== WORK TO COMPLETE ==
Only lines with the string "MOKDAD" should be returned from the data below.

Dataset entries
»»

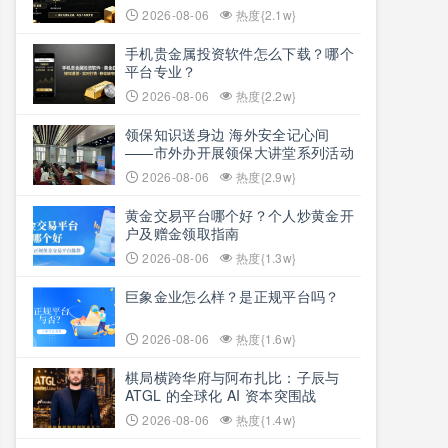
2026-08-06
热度{2.1w}
手机贵金属投资软件怎么下载？哪个
平台专业？
2026-08-06
热度{2.2w}
领保知识送身边 海外安全记心间
——市外办开展领保大讲堂系列活动
2026-08-06
热度{2.9w}
黄金交易平台哪个好？个人炒黄金开
户及赠金领取指南
2026-08-06
热度{1.3w}
巨象金业怎么样？是正规平台吗？
2026-08-06
热度{1.6w}
棋局横跨华府与阿布扎比：子辰与
ATGL 的全球化 AI 资本突围战
2026-08-06
热度{1.4w}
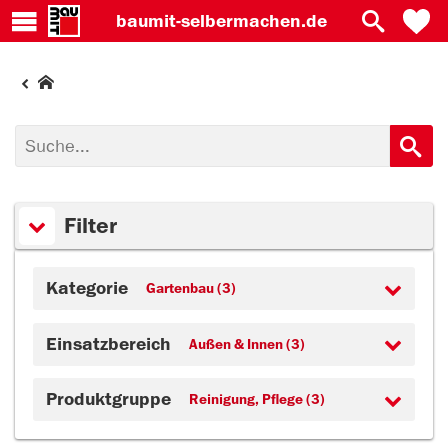
baumit-
selbermachen.de
Filter
Kategorie
Gartenbau (3)
Einsatzbereich
Außen & Innen (3)
Produktgruppe
Reinigung, Pflege (3)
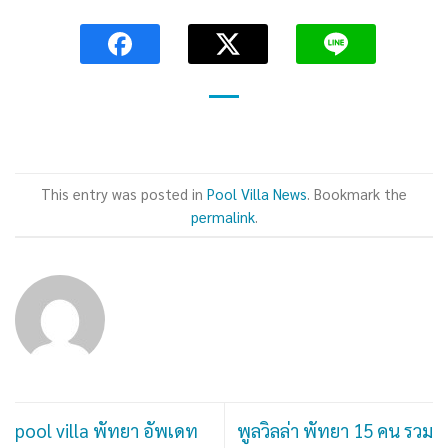
This entry was posted in
Pool Villa News
. Bookmark the
permalink
.
pool villa พัทยา อัพเดท
พูลวิลล่า พัทยา 15 คน รวม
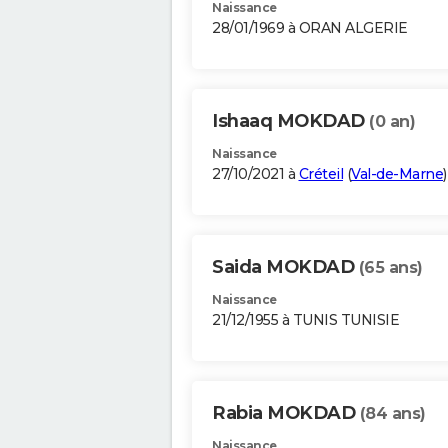
Naissance
28/01/1969 à ORAN ALGERIE
Ishaaq MOKDAD
(0 an)
Naissance
27/10/2021 à
Créteil
(
Val-de-Marne
)
Saida MOKDAD
(65 ans)
Naissance
21/12/1955 à TUNIS TUNISIE
Rabia MOKDAD
(84 ans)
Naissance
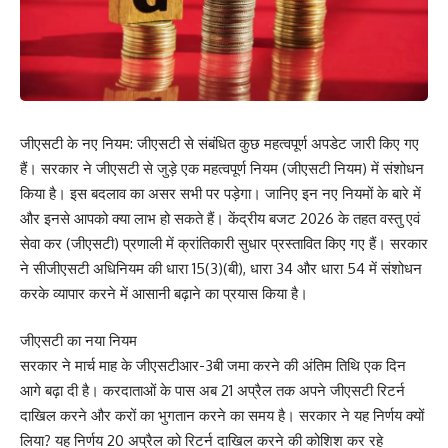
जीएसटी के नए नियम: जीएसटी से संबंधित कुछ महत्वपूर्ण अपडेट जारी किए गए
हैं। सरकार ने जीएसटी से जुड़े एक महत्वपूर्ण नियम (जीएसटी नियम) में संशोधन
किया है। इस बदलाव का असर सभी पर पड़ेगा। जानिए इन नए नियमों के बारे में
और इनसे आपको क्या लाभ हो सकते हैं। केंद्रीय बजट 2026 के तहत वस्तु एवं
सेवा कर (जीएसटी) प्रणाली में क्रांतिकारी सुधार प्रस्तावित किए गए हैं। सरकार
ने सीजीएसटी अधिनियम की धारा 15(3)(बी), धारा 34 और धारा 54 में संशोधन
करके व्यापार करने में आसानी बढ़ाने का प्रयास किया है।
जीएसटी का नया नियम
सरकार ने मार्च माह के जीएसटीआर-3बी जमा करने की अंतिम तिथि एक दिन
आगे बढ़ा दी है। करदाताओं के पास अब 21 अप्रैल तक अपने जीएसटी रिटर्न
दाखिल करने और करों का भुगतान करने का समय है। सरकार ने यह निर्णय क्यों
लिया? यह निर्णय 20 अप्रैल को रिटर्न दाखिल करने की कोशिश कर रहे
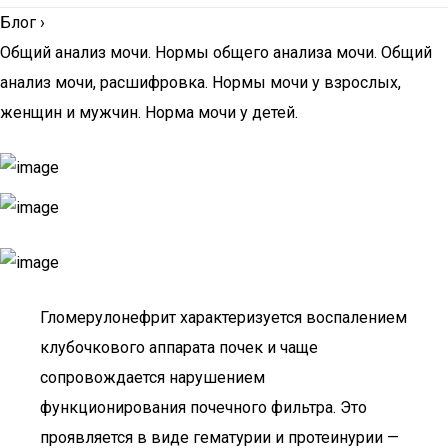
Блог
›
Общий анализ мочи. Нормы общего анализа мочи. Общий
анализ мочи, расшифровка. Нормы мочи у взрослых,
женщин и мужчин. Норма мочи у детей.
Гломерулонефрит характеризуется воспалением
клубочкового аппарата почек и чаще
cопровождается нарушением
функционирования почечного фильтра. Это
проявляется в виде гематурии и протеинурии —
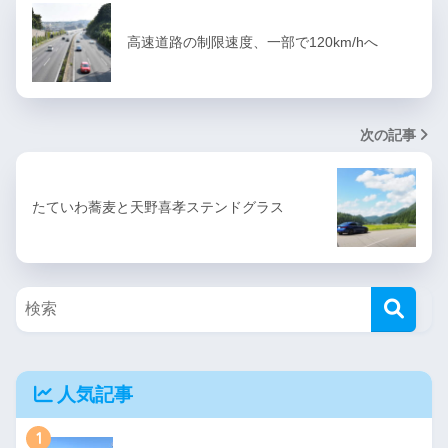
高速道路の制限速度、一部で120km/hへ
次の記事
たていわ蕎麦と天野喜孝ステンドグラス
人気記事
1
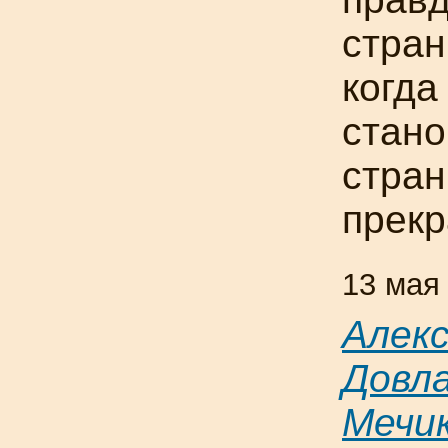
стран
когда
стано
стран
прекр
13 мая
Алек
Довл
Мечи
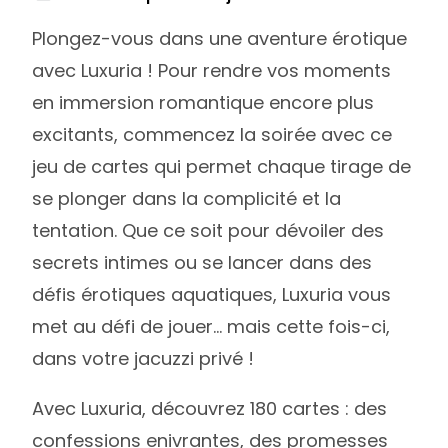
Plongez-vous dans une aventure érotique
avec Luxuria ! Pour rendre vos moments
en immersion romantique encore plus
excitants, commencez la soirée avec ce
jeu de cartes qui permet chaque tirage de
se plonger dans la complicité et la
tentation. Que ce soit pour dévoiler des
secrets intimes ou se lancer dans des
défis érotiques aquatiques, Luxuria vous
met au défi de jouer… mais cette fois-ci,
dans votre jacuzzi privé !
Avec Luxuria, découvrez 180 cartes : des
confessions enivrantes, des promesses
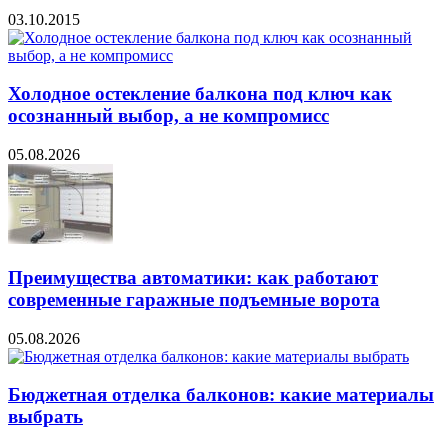
03.10.2015
Холодное остекление балкона под ключ как
осознанный выбор, а не компромисс
05.08.2026
Преимущества автоматики: как работают
современные гаражные подъемные ворота
05.08.2026
Бюджетная отделка балконов: какие материалы
выбрать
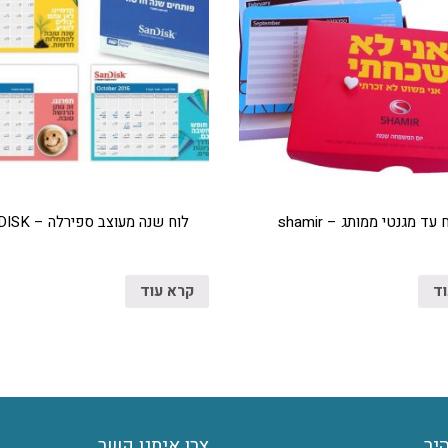
 עד מגנטי ממותג – shamir
לוח שנה מעוצב ספירלה – SANDISK
וד
קרא עוד
היר
צרו איתנו קשר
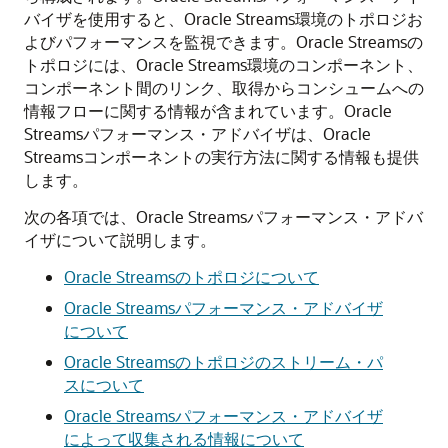
バイザを使用すると、Oracle Streams環境のトポロジお
よびパフォーマンスを監視できます。Oracle Streamsの
トポロジには、Oracle Streams環境のコンポーネント、
コンポーネント間のリンク、取得からコンシュームへの
情報フローに関する情報が含まれています。Oracle
Streamsパフォーマンス・アドバイザは、Oracle
Streamsコンポーネントの実行方法に関する情報も提供
します。
次の各項では、Oracle Streamsパフォーマンス・アドバ
イザについて説明します。
Oracle Streamsのトポロジについて
Oracle Streamsパフォーマンス・アドバイザ
について
Oracle Streamsのトポロジのストリーム・パ
スについて
Oracle Streamsパフォーマンス・アドバイザ
によって収集される情報について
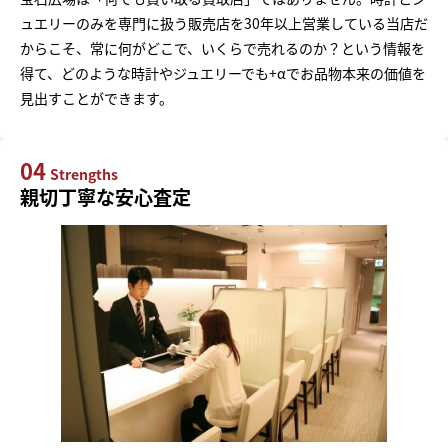
ュエリーのみを専門に扱う販売店を30年以上営業している当店だ
からこそ、常に何がどこで、いくらで売れるのか？という情報を
得て、どのような時計やジュエリーでも+αでお品物本来の価値を
見出すことができます。
04
Strengths
親切丁寧な安心査定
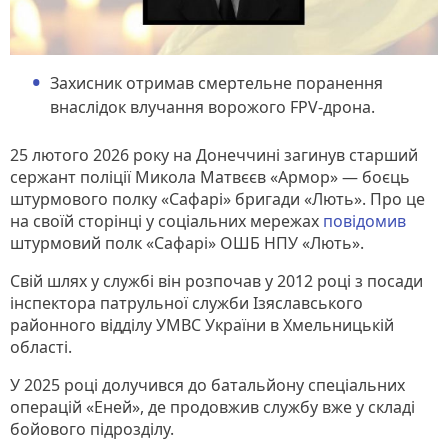
Захисник отримав смертельне поранення
внаслідок влучання ворожого FPV-дрона.
25 лютого 2026 року на Донеччині загинув старший
сержант поліції Микола Матвєєв «Армор» — боєць
штурмового полку «Сафарі» бригади «Лють». Про це
на своїй сторінці у соціальних мережах
повідомив
штурмовий полк «Сафарі» ОШБ НПУ «Лють».
Свій шлях у службі він розпочав у 2012 році з посади
інспектора патрульної служби Ізяславського
районного відділу УМВС України в Хмельницькій
області.
У 2025 році долучився до батальйону спеціальних
операцій «Еней», де продовжив службу вже у складі
бойового підрозділу.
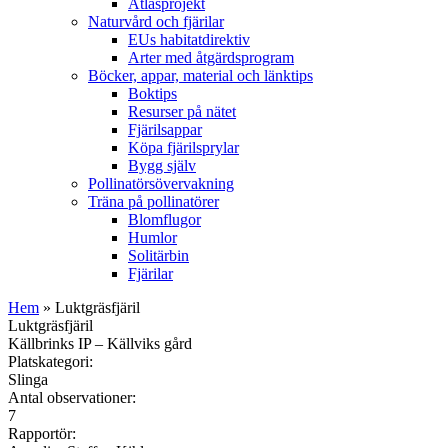
Atlasprojekt
Naturvård och fjärilar
EUs habitatdirektiv
Arter med åtgärdsprogram
Böcker, appar, material och länktips
Boktips
Resurser på nätet
Fjärilsappar
Köpa fjärilsprylar
Bygg själv
Pollinatörsövervakning
Träna på pollinatörer
Blomflugor
Humlor
Solitärbin
Fjärilar
Hem
» Luktgräsfjäril
Luktgräsfjäril
Källbrinks IP – Källviks gård
Platskategori:
Slinga
Antal observationer:
7
Rapportör:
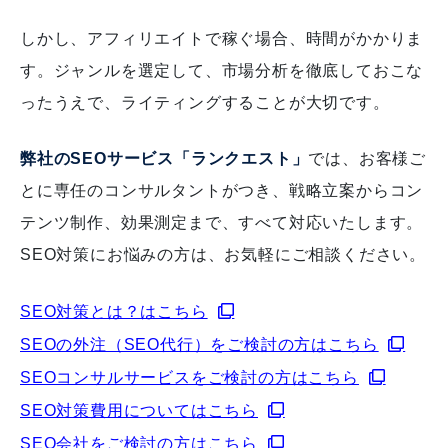
しかし、アフィリエイトで稼ぐ場合、時間がかかりま
す。ジャンルを選定して、市場分析を徹底しておこな
ったうえで、ライティングすることが大切です。
弊社のSEOサービス「ランクエスト」
では、お客様ご
とに専任のコンサルタントがつき、戦略立案からコン
テンツ制作、効果測定まで、すべて対応いたします。
SEO対策にお悩みの方は、お気軽にご相談ください。
SEO対策とは？はこちら
SEOの外注（SEO代行）をご検討の方はこちら
SEOコンサルサービスをご検討の方はこちら
SEO対策費用についてはこちら
SEO会社をご検討の方はこちら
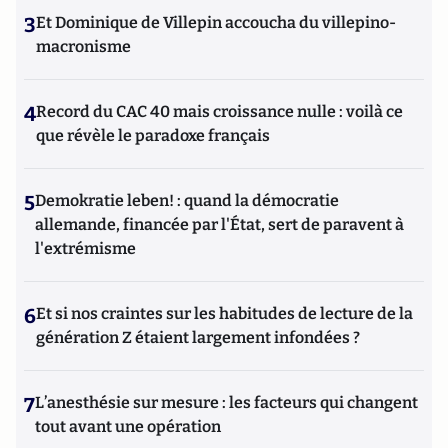
3
Et Dominique de Villepin accoucha du villepino-
macronisme
4
Record du CAC 40 mais croissance nulle : voilà ce
que révèle le paradoxe français
5
Demokratie leben! : quand la démocratie
allemande, financée par l'État, sert de paravent à
l'extrémisme
6
Et si nos craintes sur les habitudes de lecture de la
génération Z étaient largement infondées ?
7
L’anesthésie sur mesure : les facteurs qui changent
tout avant une opération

««

== RESULT OF THIS EXERCISE ==
Ishaaq MOKDAD
Saida MOKDAD
Rabia MOKDAD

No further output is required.